Da Redação

Uma nova pesquisa Genial/Quaest divulgada nesta semana revelou mudanças importantes na disputa presidencial de 2026. O levantamento indica que o senador Flávio Bolsonaro (PL), que historicamente mantém forte apoio entre o eleitorado evangélico, registrou queda significativa nesse segmento, enquanto o presidente Luiz Inácio Lula da Silva (PT) ampliou sua presença entre esses eleitores.

Os dados mostram que Flávio perdeu nove pontos percentuais entre os evangélicos em comparação com o levantamento anterior, enquanto Lula avançou sete pontos no mesmo grupo religioso. A movimentação é considerada relevante por analistas políticos, já que os evangélicos representam uma das bases eleitorais mais estratégicas do campo conservador.

Mudança reduz vantagem do senador

Embora Flávio Bolsonaro continue liderando entre os evangélicos, a distância para Lula diminuiu. O segmento vinha sendo apontado como um dos principais pilares da pré-candidatura do senador, que desde o início do ano intensificou agendas com lideranças religiosas, visitas a igrejas e participação em eventos voltados ao público cristão.

Pesquisas anteriores chegaram a mostrar Flávio com mais de 60% das intenções de voto entre evangélicos em determinados cenários, enquanto Lula aparecia abaixo dos 25%. O novo levantamento, porém, aponta uma redução dessa vantagem, indicando uma disputa mais equilibrada do que a observada nos primeiros meses do ano.

Lula cresce em segmento considerado difícil para o PT

O avanço de Lula entre os evangélicos chama atenção porque esse grupo costuma apresentar índices de rejeição mais elevados ao presidente e ao Partido dos Trabalhadores. Historicamente, o eleitorado evangélico tem demonstrado preferência por candidatos ligados à direita e ao conservadorismo.

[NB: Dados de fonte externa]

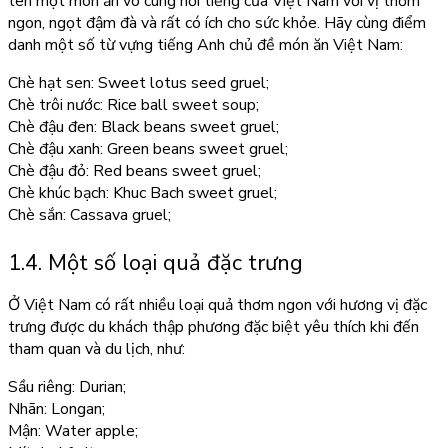
tên một món ăn vô cùng nổi tiếng của Việt Nam với vị thơm
ngon, ngọt đậm đà và rất có ích cho sức khỏe. Hãy cùng điểm
danh một số từ vựng tiếng Anh chủ đề món ăn Việt Nam:
Chè hạt sen: Sweet lotus seed gruel;
Chè trôi nước: Rice ball sweet soup;
Chè đậu đen: Black beans sweet gruel;
Chè đậu xanh: Green beans sweet gruel;
Chè đậu đỏ: Red beans sweet gruel;
Chè khúc bạch: Khuc Bach sweet gruel;
Chè sắn: Cassava gruel;
1.4. Một số loại quả đặc trưng
Ở Việt Nam có rất nhiều loại quả thơm ngon với hương vị đặc
trưng được du khách thập phương đặc biệt yêu thích khi đến
tham quan và du lịch, như:
Sầu riêng: Durian;
Nhãn: Longan;
Mận: Water apple;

Analistas avaliam que fatores como programas sociais, melhora na percepção econômica entre parte da população e a busca do governo por aproximação com lideranças religiosas podem ter contribuído para o crescimento do presidente nesse segmento.

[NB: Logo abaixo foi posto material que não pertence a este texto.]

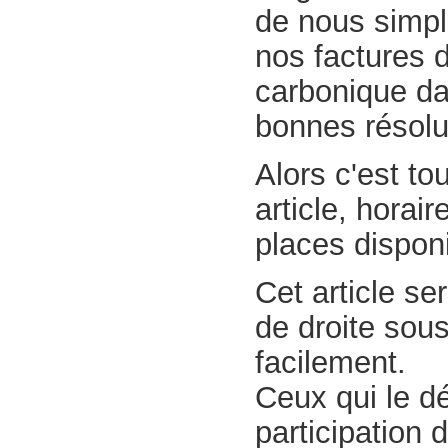
de nous simpli
nos factures d
carbonique da
bonnes résolu
Alors c'est to
article, horai
places dispon
Cet article s
de droite sous
facilement.
Ceux qui le d
participation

Pesquisa mostra mudanças em outros grupos

Além do recorte religioso, a Quaest identificou alterações em outros segmentos do eleitorado. Segundo o levantamento, Lula também apresentou crescimento entre eleitores independentes e em faixas de renda específicas, enquanto Flávio registrou perdas em grupos que anteriormente demonstravam apoio mais consolidado à sua candidatura.

Os números reforçam a percepção de que a corrida presidencial permanece aberta e sujeita a mudanças, especialmente diante do longo período que ainda separa os pré-candidatos da eleição de outubro de 2026.

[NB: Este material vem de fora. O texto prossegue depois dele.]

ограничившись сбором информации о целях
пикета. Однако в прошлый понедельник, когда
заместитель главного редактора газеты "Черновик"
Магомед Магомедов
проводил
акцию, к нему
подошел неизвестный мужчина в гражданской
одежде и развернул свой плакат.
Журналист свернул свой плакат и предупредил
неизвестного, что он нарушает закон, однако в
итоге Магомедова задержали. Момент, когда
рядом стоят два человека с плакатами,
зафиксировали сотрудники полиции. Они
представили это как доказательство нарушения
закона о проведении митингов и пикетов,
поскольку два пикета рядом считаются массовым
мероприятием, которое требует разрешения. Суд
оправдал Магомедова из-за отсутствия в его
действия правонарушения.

Disputa pelo voto religioso ganha importância

A batalha pelo eleitorado evangélico tem sido considerada uma das principais frentes da campanha presidencial. O grupo representa cerca de um quarto do eleitorado brasileiro e exerce influência decisiva em diversos estados. Por isso, tanto Lula quanto Flávio Bolsonaro vêm investindo em estratégias específicas para conquistar ou manter apoio nesse segmento.

Nos últimos meses, Flávio participou de encontros com pastores e eventos religiosos em diferentes regiões do país. Lula, por sua vez, intensificou o diálogo com representantes de igrejas e procurou destacar pautas voltadas à inclusão social e ao combate à pobreza.

Cenário segue indefinido

Apesar da queda registrada entre os evangélicos, Flávio Bolsonaro continua figurando entre os principais nomes da direita para a disputa presidencial. Já Lula mantém competitividade em diferentes cenários eleitorais e busca ampliar sua base de apoio em segmentos onde tradicionalmente encontra mais resistência.

Com mais de três meses até o início oficial da campanha, especialistas avaliam que oscilações como as registradas pela Quaest devem continuar ocorrendo, tornando o cenário eleitoral cada vez mais dinâmico e imprevisível.